Tron: Legacy
Wherein I review a movie about impossible computer physics.
This afternoon I and many of my co-workers took in a matinee of Tron: Legacy, a film about taking a property beloved by nerds born in the 1970s and applying jiggery-pokey to it so that it can be re-franchised, re-packaged, and re-sequel-ed to the world’s new Generation-Z masters.
Once upon a time, I had a weird hallucination (or maybe it was a bad dream?) about a mythical fourth Indiana Jones film. In this dream, the filmmakers tried to re-engineer a beloved film series in such a way that they could continue the franchise using the main character’s son. Legacy actually manages to set those ducks in a row, though it has a few flaws.
One of the best things about Tron: Legacy is that it brings the audience the answer to a question that is nearly always left on the table with Epic Adventures: What happened later?
What, exactly, did Flynn do in the years after he left the digital world in Tron? We know he became CEO of ENCOM, sure – the original film tells us that. But, putting yourself in Flynn’s shoes, would you ignore the massive technological breakthrough that was physical digitalization? Wouldn’t you try to re-create the events and go back – only on your own terms?
I sure as hell would. And just like Flynn, I wouldn’t tell a soul. I’d keep it all for myself.
Which is pretty much exactly what we are told happened. Flynn uses his experience on the grid to write a new game, a new story – one that becomes a merchandizing empire and cements ENCOM as a new Microsoft.
Flynn has a son. We are shown the two of them sharing a bedtime story, one that explains What Happened. We watch Flynn ride off on his Ducati to the office. . . and he never returns.

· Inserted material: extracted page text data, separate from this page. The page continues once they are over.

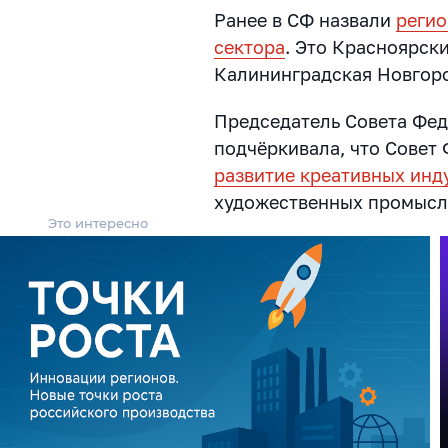
Ранее в СФ назвали
регио
сектора
. Это Красноярски
Калининградская Новгоро
Председатель Совета Фе
подчёркивала, что Совет
развитие креативных инд
художественных промысл
Это интересно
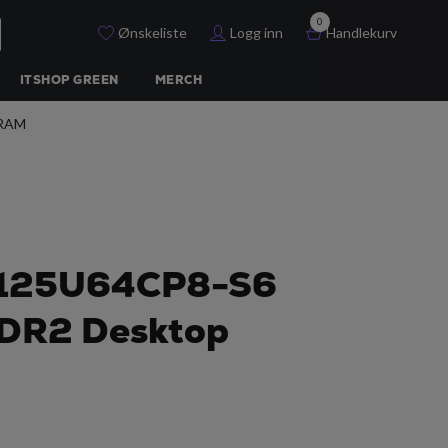
0
Ønskeliste
Logg inn
Handlekurv
ITSHOP GREEN
MERCH
 RAM
125U64CP8-S6
DR2 Desktop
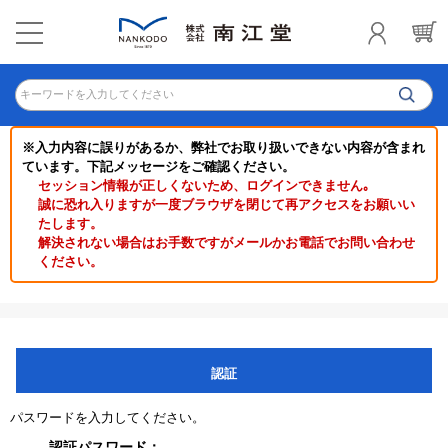
キーワードを入力してください
※入力内容に誤りがあるか、弊社でお取り扱いできない内容が含まれ
ています。下記メッセージをご確認ください。
セッション情報が正しくないため、ログインできません｡
誠に恐れ入りますが一度ブラウザを閉じて再アクセスをお願いい
たします。
解決されない場合はお手数ですがメールかお電話でお問い合わせ
ください。
認証
パスワードを入力してください。
認証パスワード：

Flash forward 20 years. Sam, Flynn’s son, is the majority shareholder of ENCOM but has no intrest in running it. Alan, Flynn’s old partner (and the digital Tron’s “user”) is on the company’s board and has served as Sam’s surrogate father. Sam has become the spoiled, reckless stereotyped rich-kid-iconoclast we expect him to be. He’s a master hacker and loves motorcycles.

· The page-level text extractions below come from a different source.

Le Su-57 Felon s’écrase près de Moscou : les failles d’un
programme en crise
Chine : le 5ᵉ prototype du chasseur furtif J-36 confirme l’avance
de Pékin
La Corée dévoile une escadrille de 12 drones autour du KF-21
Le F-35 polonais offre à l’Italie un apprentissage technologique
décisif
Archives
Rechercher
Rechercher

There is a MacGuffin event and Sam discovers his father’s old office, complete with a hidden digitizing-laser, which (obviously) accidentally fires and sends Sam into the Grid.
Now we have a Tron Movie.
In its heart, Legacy is a liberal application of HAL 9000 and Monkey’s Paw to a modern Frankenstein story. See, Flynn created a slave program, a version of himself, named CLU. CLU was programmed to create a “perfection”, and, as decades of science-fiction stories have taught us, you must be extremely exact in the commands you give to artificial intelligences.
CLU’s interpretation of “perfect” differs from Flynn’s. Shit goes down: Tron is killed (kind of) and Flynn is trapped in the Grid. CLU takes over and starts a digital holocaust. Sam, of course, is our flesh-and-blood messiah to the digital world.
Legacy’s greatest weakness lies in what I will hesitantly call an over-complication of plot. All of the elements make sense, and the scenes work well, but it’s very heavy on exposition: much is told and not shown.
Well and good; it’s a deep story. The movie strives to relate as much as possible through flashback sequences but some of the more esoteric philosophy will likely leave audiences cold. The failure lies in the film’s connective tissue: its ligaments and cartilage aren’t quite strong enough to support the bones and meat and it comes off as a tad too-long.
I’m not going to spoil it any further except to say that the ending (of course) prepares us for further sequels – ones that do not depend on the presence of The Dude.
The film’s visuals are simply stunning and its soundtrack is perfect. The cast delivers what they promise (especially Bridges, who serves two roles, one of which is a computer-generated “younger” version of himself). There was really only one character, the nightclub owner, who I hated. Most of the remaining characters resemble porn stars.
There are countless homages to other films: dialog snippets, camera angles, action sequences. There’s a batmobile and a lot of Lebowski fan service.
Go see it and have fun with it, but know that it’s not going to be Citizen Kane, and it doesn’t try to be.
Comments on Tron: Legacy
Yeah, what is it with the lame “son of” movie concepts? Not only is the character inherently less interesting (the Journey of a Guy Who Was Related to the Hero), it invalidates the original movie, since whatever evils that were vanquished that time just came back anyway.
Pun not intended, but Tron 2.0 would have been better as a “reboot” — just redo the concept for the 21st century without reference to the 80s.
Of course then there’s no Dude.
Man, my hatred of “Crystal Skull” is very, very much about how it invalidates the previous movies, and not-so-much about The Kid.
But I agree with you: they should have just done a retelling, written for the Z generation and those of us who understand computers.
I grant that the script writers very specifically wrote a “Tron” sequel. This is *not* a plot that could stand on its own, or was shoehorned into the Tron milieu. And for that, I’m happy.